Pada bagian digitalisasi, SKF berfokus untuk menerapkan industri 4.0, seperti penggunaan internet of things (IOT), dengan sensor fibrasi nirkabel untuk mengirim data ke awan penyimpanan (cloud). Sementara itu, pada pembangunan berkelanjutan, SKF membangun fasilitas pusat perbaikan bearing (remanufacturing center). Secara keseluruhan, terdapat 42 remanufacturing center di dunia, salah satunya di Indonesia.
Sebagai gambaran, remanufacturing center ini memungkinkan pelanggan SKF untuk memperbaiki bearing yang rusak dengan syarat masih memungkinkan untuk diperbaiki. Anis menyebut, fasilitas tersebut sedikitnya mampu mereduksi biaya produksi sampai 50 persen, mengurangi emisi karbon, dan efisiensi waktu pengiriman.
”Perusahaan, baik multinasional ataupun lokal yang besar itu mempunyai target pembangunan berkelanjutan, berapa emisi karbon yang harus dikurangi.
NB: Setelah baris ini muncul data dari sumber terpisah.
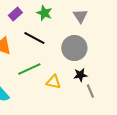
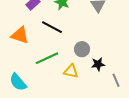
gray circle: (74, 48) -> (82, 49), moved, size x0.6
gray line: (90, 91) -> (116, 80), moved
Dengan mereka mengirim bearing ke remanufacturing center, mereka akan menerima sertifikat dan itu bisa dikalkulasikan untuk mencapai target pembangunan berkelanjutan,” tambahnya.
Menurut Anis, berbagai adaptasi teknologi terbaru membutuhkan biaya investasi yang tidak sedikit. Kendati demikian, perusahaan mampu mengurangi biaya produksi melalui efisiensi yang didapat. Oleh sebab itu, SKF juga menawarkan rotating equipment program, yakni penerapan sistem sewa teknologi kepada pelanggan, sehingga dapat menghemat biaya pengembangan teknologi.
Cindy berpendapat, adopsi teknologi dalam hal inovasi pembangunan berkelanjutan di Indonesia masih minim. Hal ini tecermin dari banyaknya masyarakat yang belum memahami betul prinsip dasar 3R, yakni reuse (mengurangi), reduce (menggunakan kembali), dan recycle (mendaur ulang).
”Kita tidak bisa menyamakan antara inovasi dengan teknologi. Teknologi baru tentu akan membutuhkan biaya investasi yang mahal. Namun, inovasi lebih daripada adaptasi teknologi, itu bisa berupa efisiensi proses sehingga biayanya lebih murah dan keuntungannya bisa langsung dirasakan,” tuturnya.
Anna menambahkan, World Economic Forum 2022 telah menyampaikan mengingatkan persoalan akan ancaman dari risiko yang dihadapi oleh global, yakni keberlanjutan lingkungan. Hal itu tentu akan berdampak pada sektor perekonomian karena tanpa adanya lingkungan, roda perekonomian akan terhenti.
Oleh karena itu, pemerintah telah menyiapkan infrastruktur berupa pasar karbon, pajak karbon, dan skema insentif karbon. Dengan demikian, para pelaku bisnis dan para pengusaha berlomba-lomba untuk menerapkan pembangunan berkelanjutan karena dinilai dapat mendatangkan keuntungan.
”Ada skema carbon tax, carbon insentif, dan pasar karbon membuat banyak peluang baru yang besar dalam menjalankan bisnis sekaligus menjaga keberlanjutan lingkungan. Namun, inovasi dalam hal karbon kredit ini belum diimbangi dengan kurikulum di institusi pendidikan. Sekarang, infrastruktur sudah ada, maka jangan sampai kita ketinggalan, harus kita kejar, agar kita dapat menjadi subyek dalam percaturan baru pengelolaan lingkungan,” ujarnya.